Jeff Lewis, vice president for data product management at Comcast Business, told FierceTelecom that using DOCSIS 3.1 and fiber could be anchors to attract medium and large enterprise customers to SD-WAN that currently use MPLS networks.
“If you couple an over the top SD-WAN service over a gigabit-powered broadband network, nobody could come close to what that means,” Lewis said. “What we have the ability to do is compare customers that have 3 Mbps and offer them upwards of a gig or 100 Mbps.”
Lewis took a bold step to add that Comcast’s Business’s entry into the SD-WAN market will shake up the wide area networking services market.
“We believe that we may be looking at an industry generational moment where you combine those two technologies and bring that to the market,” Lewis said. “It might be something we look back on three years from now and say, 'wow, look at what we just did.'”
DOCSIS 3.1, fiber combinations
By rolling out DOCSIS 3.1-based 1 Gbps services across its northeastern and mid-Atlantic service footprints, Comcast sees an opportunity to more effectively compete against Verizon and other telcos for businesses that desire higher speeds but don't need a fiber connection. The cable MSO plans to roll out the DOCSIS 3.1-based service throughout its national network footprint, and will deploy on a rolling basis through the fall.
As it rolls out DOCSIS 3.1, the cable MSO is aware that it does not want to cannibalize its fiber-based private line and Ethernet products.
However, Lewis said that its DOCSIS 3.1-based business expansion won’t happen, particularly with larger customers that require the associated symmetrical bandwidth and SLAs that come with its current fiber-based Ethernet dedicated internet (EDI) service.
Comcast has continued to make progress in establishing a foothold in the Ethernet market.
According to Vertical Systems Group’s latest Ethernet Leaderboard, Comcast Business was ranked as the sixth largest U.S.-based Ethernet provider. While cable operators are mainly relegated to their own territories, VSG noted that the cable industry is one of the fastest growing segments in the Ethernet market.
“We’re naturally concerned that companies that may have availed themselves of EDI may go I want that broadband service instead and there are economics between the two,” Lewis said. “We think the likelihood of that is very small because those companies that avail themselves of fiber product want the symmetrical feel and there are some strong lines that suggest those customers would want to stay over there.”
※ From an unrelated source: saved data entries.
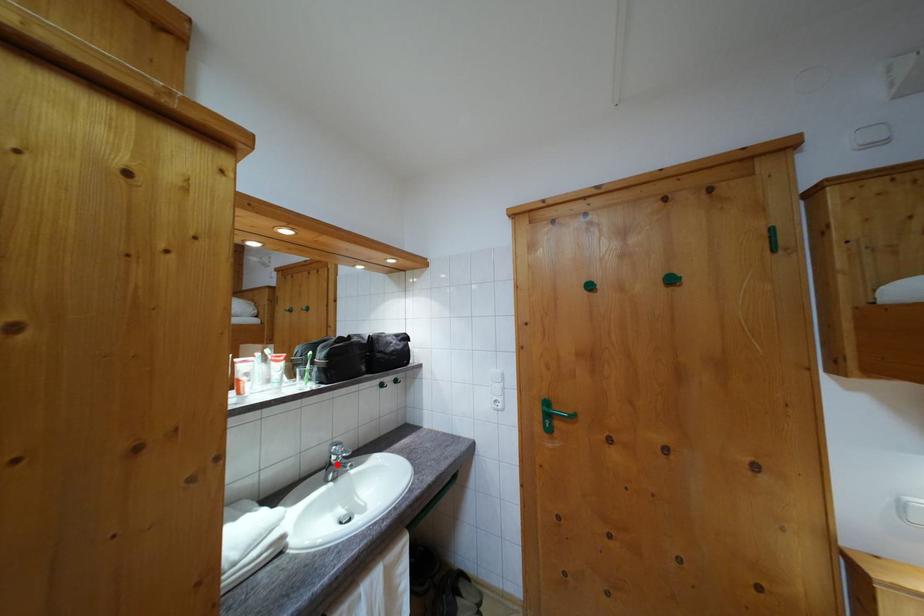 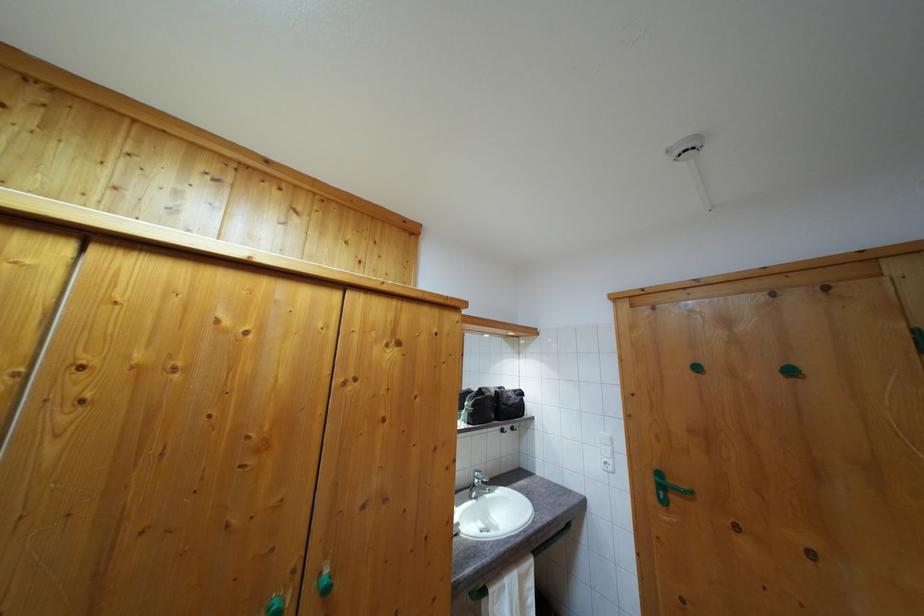 Find the pixel in the second image that matches the highlighted location in the first image.

(480, 488) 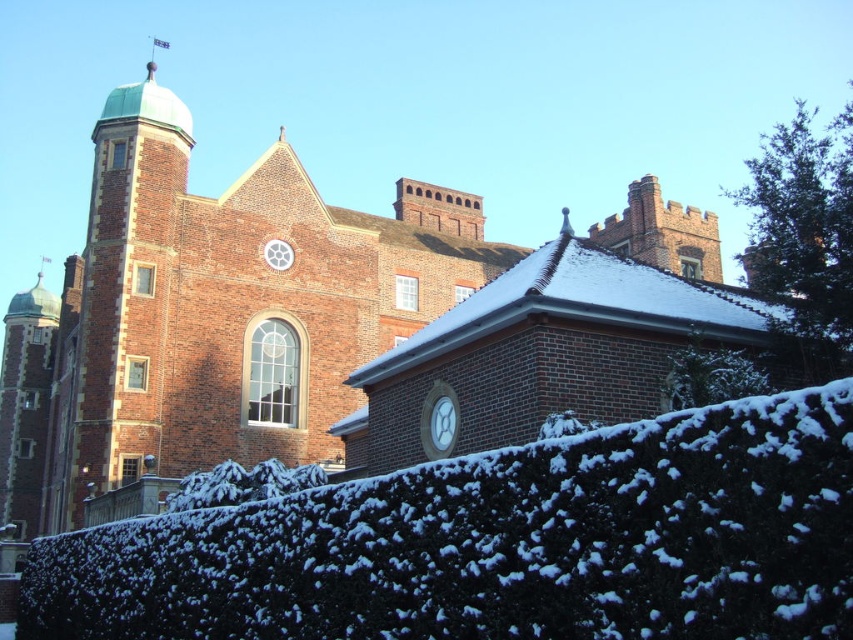 Question: Estimate the real-world distances between objects in this image. Which object is farther from the white snow-covered hedge at lower center?

Choices:
 (A) green leafy bush at upper right
 (B) green leafy bush at upper center

Answer: (A)

Question: Estimate the real-world distances between objects in this image. Which object is farther from the green leafy bush at upper right?

Choices:
 (A) white snow-covered hedge at lower center
 (B) green leafy bush at upper center
 (C) snow-covered hedge at lower center

Answer: (A)

Question: Is snow-covered hedge at lower center bigger than white snow-covered hedge at lower center?

Choices:
 (A) no
 (B) yes

Answer: (B)

Question: Among these points, which one is nearest to the camera?

Choices:
 (A) (769, 237)
 (B) (212, 484)
 (C) (666, 563)
 (D) (703, 352)

Answer: (C)

Question: Can you confirm if snow-covered hedge at lower center is smaller than white snow-covered hedge at lower center?

Choices:
 (A) no
 (B) yes

Answer: (A)

Question: Can you confirm if green leafy bush at upper center is wider than white snow-covered hedge at lower center?

Choices:
 (A) no
 (B) yes

Answer: (A) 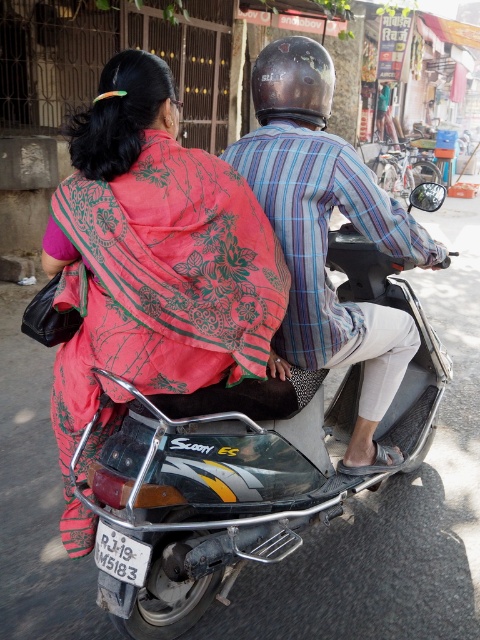 Question: Which object is positioned closest to the matte pink saree at center?

Choices:
 (A) metallic silver scooter at center
 (B) striped fabric shirt at center

Answer: (B)

Question: Does metallic silver scooter at center appear on the right side of striped fabric shirt at center?

Choices:
 (A) yes
 (B) no

Answer: (B)

Question: Which point is farther to the camera?

Choices:
 (A) (110, 307)
 (B) (289, 129)
 (C) (319, 458)

Answer: (C)

Question: Considering the relative positions of matte pink saree at center and striped fabric shirt at center in the image provided, where is matte pink saree at center located with respect to striped fabric shirt at center?

Choices:
 (A) left
 (B) right

Answer: (A)

Question: Which of the following is the closest to the observer?

Choices:
 (A) striped fabric shirt at center
 (B) matte pink saree at center

Answer: (B)

Question: Is matte pink saree at center below metallic silver scooter at center?

Choices:
 (A) no
 (B) yes

Answer: (A) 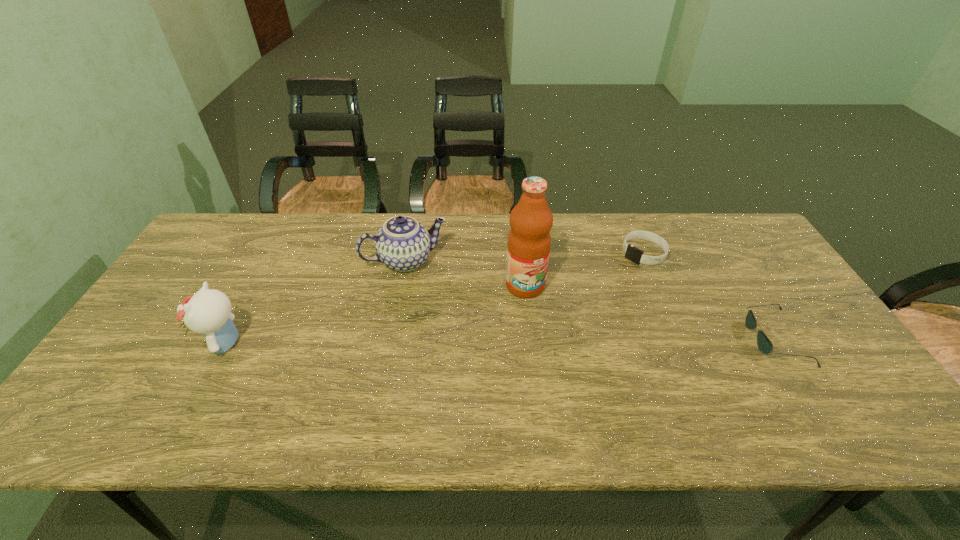 Locate an element on the screen. Image resolution: width=960 pixels, height=540 pixels. kitten is located at coordinates (208, 312).

Locate an element on the screen. Image resolution: width=960 pixels, height=540 pixels. the rightmost object is located at coordinates (765, 346).

Locate an element on the screen. The image size is (960, 540). the second object from right to left is located at coordinates (632, 253).

Find the location of a particular element. the fourth object from right to left is located at coordinates [403, 244].

Find the location of a particular element. the third object from left to right is located at coordinates (529, 241).

Identify the location of fruit juice. coord(529,241).

This screenshot has width=960, height=540. I want to click on free location located 0.170m on the front-facing side of the leftmost object, so click(x=140, y=342).

This screenshot has width=960, height=540. In order to click on free space located on the front-facing side of the leftmost object in this screenshot , I will do `click(163, 342)`.

Identify the location of free location located 0.200m on the front-facing side of the leftmost object. (129, 342).

Locate an element on the screen. The height and width of the screenshot is (540, 960). vacant space located on the lenses of the sunglasses is located at coordinates (600, 338). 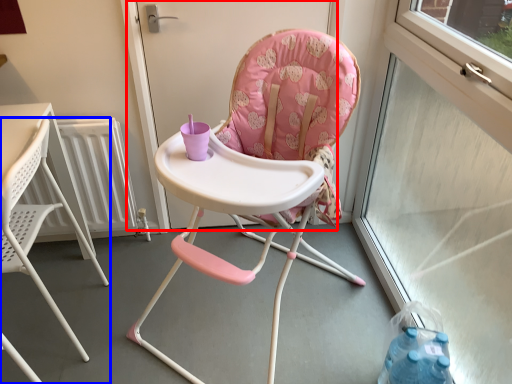 Question: Among these objects, which one is nearest to the camera, screen door (highlighted by a red box) or chair (highlighted by a blue box)?

Choices:
 (A) screen door
 (B) chair

Answer: (B) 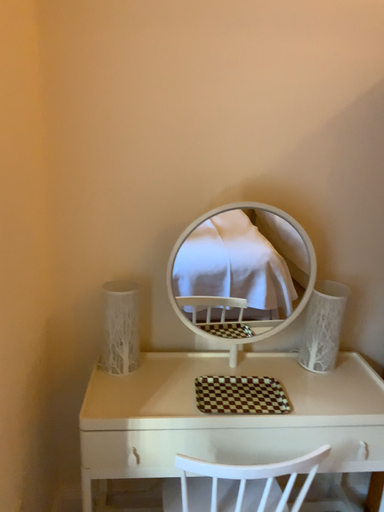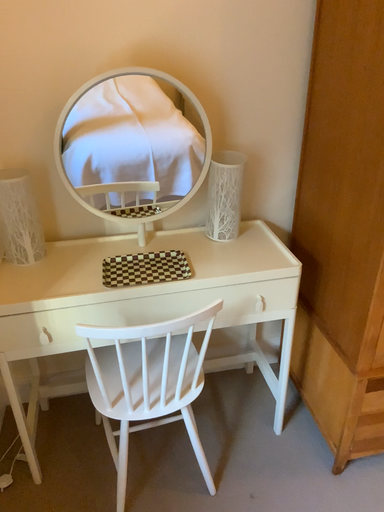 Question: Which way did the camera rotate in the video?

Choices:
 (A) rotated upward
 (B) rotated downward

Answer: (B)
What’s interesting about Comcast’s pending SD-WAN play is that it’s not tied directly to either fiber or the DOCSIS 3.1 services it offers.
Instead, Comcast Business sees an opportunity to potentially give business customers the opportunity to use both DOCSIS 3.1 and fiber to target specific locations for SD-WAN.
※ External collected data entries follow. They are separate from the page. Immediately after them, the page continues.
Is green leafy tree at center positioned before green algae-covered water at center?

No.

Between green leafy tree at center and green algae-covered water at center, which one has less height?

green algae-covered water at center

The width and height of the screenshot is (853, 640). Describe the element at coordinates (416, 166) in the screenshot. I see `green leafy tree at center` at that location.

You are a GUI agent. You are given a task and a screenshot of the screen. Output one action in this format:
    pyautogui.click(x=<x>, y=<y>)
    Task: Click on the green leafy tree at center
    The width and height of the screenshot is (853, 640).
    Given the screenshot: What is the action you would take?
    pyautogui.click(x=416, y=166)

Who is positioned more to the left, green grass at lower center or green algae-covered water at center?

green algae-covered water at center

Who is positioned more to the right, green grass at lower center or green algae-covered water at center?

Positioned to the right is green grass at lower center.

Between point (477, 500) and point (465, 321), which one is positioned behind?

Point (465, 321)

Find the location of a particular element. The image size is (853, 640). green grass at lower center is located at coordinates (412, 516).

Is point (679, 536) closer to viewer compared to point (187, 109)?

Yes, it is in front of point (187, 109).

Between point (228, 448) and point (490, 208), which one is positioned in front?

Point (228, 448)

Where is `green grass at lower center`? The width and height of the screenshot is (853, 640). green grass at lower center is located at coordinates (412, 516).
“As we talk SD-WAN, it is not exclusively aligned to DOCSIS broadband,” Lewis said. “We have tremendous opportunities with the companies we’re talking to who want to blend DOCSIS and fiber.”
Lewis added that “customers get to choose, and we do think that this higher speed is going to fit well in the market.”
Hybrid networks focus
The cable MSO, which has been enhancing its presence in medium and large businesses, clearly wants to take more market share away from incumbent telcos and other competitors that have an established MPLS service base.
While Comcast Business is bullish on the SD-WAN opportunity, the service provider realizes that most of its customers aren’t going to just pull out their existing MPLS connection.
“We’re extremely bullish on the idea of a hybrid network or a hybrid WAN,” Lewis said. “This is the concept of we’ll help you make your broadband smart with unbridled speed and you get to choose what you leave on your MPLS network.”
What this suggests is that Comcast Business is following the so-called hybrid networking trend, where businesses will equip satellite offices with SD-WAN while maintaining MPLS circuits at larger sites or those that house sensitive data.
Customers that are participating in Comcast Business’s SD-WAN beta trial can test different SD-WAN configurations: implementing MPLS and SD-WAN connections side by side and putting MPLS on one side and letting the SD-WAN controller manage the traffic on the broadband or MPLS connection.